### Supplied data
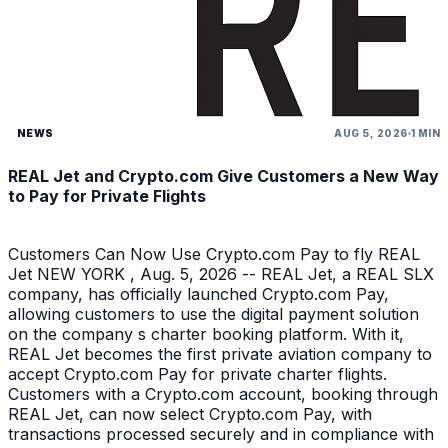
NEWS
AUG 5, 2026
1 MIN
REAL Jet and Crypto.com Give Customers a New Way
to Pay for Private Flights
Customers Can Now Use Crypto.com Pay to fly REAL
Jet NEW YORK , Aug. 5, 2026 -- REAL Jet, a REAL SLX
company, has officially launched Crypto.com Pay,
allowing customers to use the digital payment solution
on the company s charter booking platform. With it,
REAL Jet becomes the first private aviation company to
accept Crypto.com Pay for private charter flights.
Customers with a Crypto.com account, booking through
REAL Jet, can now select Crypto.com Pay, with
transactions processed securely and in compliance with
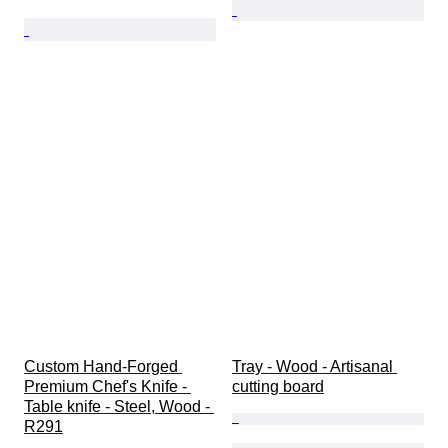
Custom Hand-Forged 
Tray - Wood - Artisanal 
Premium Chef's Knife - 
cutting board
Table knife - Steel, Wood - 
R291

--

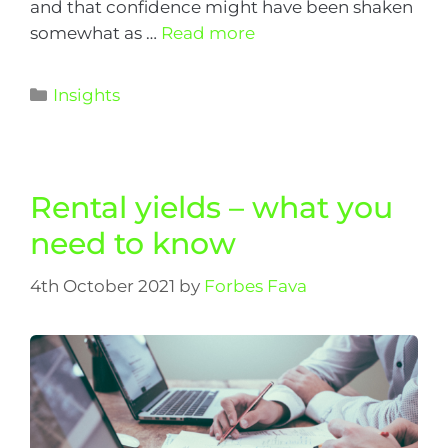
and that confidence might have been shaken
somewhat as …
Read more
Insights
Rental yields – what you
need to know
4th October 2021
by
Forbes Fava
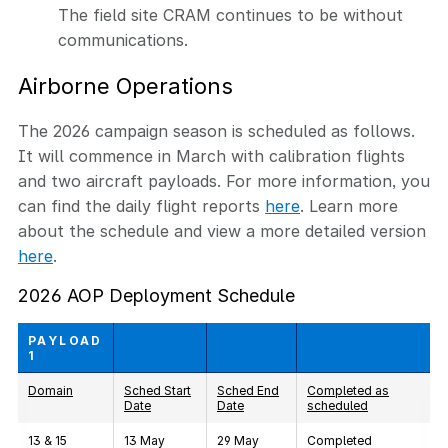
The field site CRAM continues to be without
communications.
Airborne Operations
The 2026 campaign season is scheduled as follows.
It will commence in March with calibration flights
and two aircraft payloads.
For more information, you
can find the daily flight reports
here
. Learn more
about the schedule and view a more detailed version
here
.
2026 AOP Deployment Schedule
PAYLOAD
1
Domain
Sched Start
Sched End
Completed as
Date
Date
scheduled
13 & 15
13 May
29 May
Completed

* * *

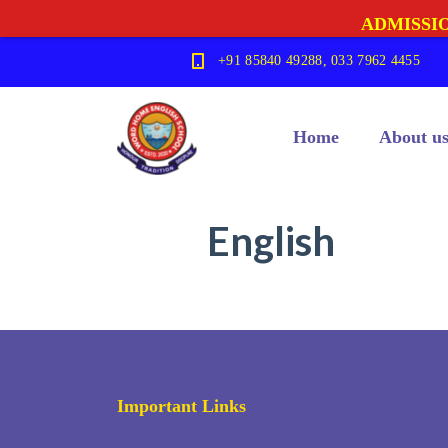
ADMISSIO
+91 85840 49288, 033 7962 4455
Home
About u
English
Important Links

### What is expected
From the listing above, please give again the lines that begin with the line holding "somewhat as …" and go on through the line holding "Completed as", exactly, both ends included, minus any picture.

### Expected output
somewhat as …
Read more
Insights
Rental yields – what you
need to know
4th October 2021
by
Forbes Fava
The field site CRAM continues to be without
communications.
Airborne Operations
The 2026 campaign season is scheduled as follows.
It will commence in March with calibration flights
and two aircraft payloads.
For more information, you
can find the daily flight reports
here
. Learn more
about the schedule and view a more detailed version
here
.
2026 AOP Deployment Schedule
PAYLOAD
1
Domain
Sched Start
Sched End
Completed as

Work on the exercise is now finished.